Cada libro tiene un destino y, en mi opinión, aquellos que permanecen en la memoria de la gente son los que fueron concebidos sin un plan específico, más como las deudas emotivas que no nos dejan dormir o trabajar si no es para cumplir, con la palabra por delante, con la obligación de hacer memoria como se hacen sillas o levantan muros o se guisa un huevo por la mañana, y nada de eso es propio, nada de eso es para la gloria escandalosa que a nadie encumbra, salvo a las moscas que entrenan a sus hijos para esperar nuestros cadáveres. Este libro es de esos.
Un libro “para pensar en los demás”, me dijo un día un viejo que cenaba un tomate con jugo de naranjas agrias, “eso puede y va a hacer este muchacho” –cuando era muchacho– y eso ha venido haciendo, con la soltura cínica de quien sabe que aprender es robar sin desfalcar ni ser ojete. Por eso creo que El árbol de los frutos muertos es un libro que por voluntad voltea hacia atrás, porque para vivir se necesita saltar y sin impulso no se puede; Carlos Sánchez no requiere de permisos, él lo que ha ido amasando es una voz, y las voces con el tiempo maduran como los frutos (muertos o no), hechos para la boca aunque se pudran, hechos para dar otros frutos a pesar de la sombra de una abuela que hace mucho se ha ido.

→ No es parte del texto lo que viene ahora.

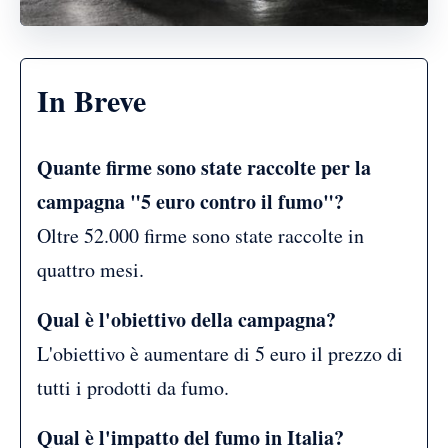
In Breve
Quante firme sono state raccolte per la
campagna "5 euro contro il fumo"?
Oltre 52.000 firme sono state raccolte in
quattro mesi.
Qual è l'obiettivo della campagna?
L'obiettivo è aumentare di 5 euro il prezzo di
tutti i prodotti da fumo.
Qual è l'impatto del fumo in Italia?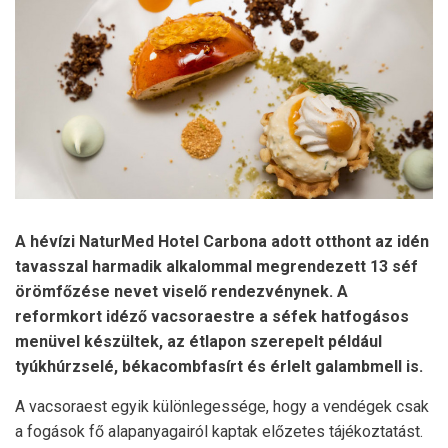
A hévízi NaturMed Hotel Carbona adott otthont az idén
tavasszal harmadik alkalommal megrendezett 13 séf
örömfőzése nevet viselő rendezvénynek. A
reformkort idéző vacsoraestre a séfek hatfogásos
menüvel készültek, az étlapon szerepelt például
tyúkhúrzselé, békacombfasírt és érlelt galambmell is.
A vacsoraest egyik különlegessége, hogy a vendégek csak
a fogások fő alapanyagairól kaptak előzetes tájékoztatást.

Al final, como tantas mentiras circulantes, quienes digan que la poesía no debe o no busca narrar, habría que recordarles lo poco que eso le importa a la poesía. Aquí, en este árbol escrito que nos dice cosas en sucesión y con el tono intrigante que –seguramente– hizo que Laurita Garza decidiera disparar, hay una historia. Una más de esas que Carlos nomás no dejará de contarnos. Del dinero, de Camelia y los frijoles, un día sabremos algo.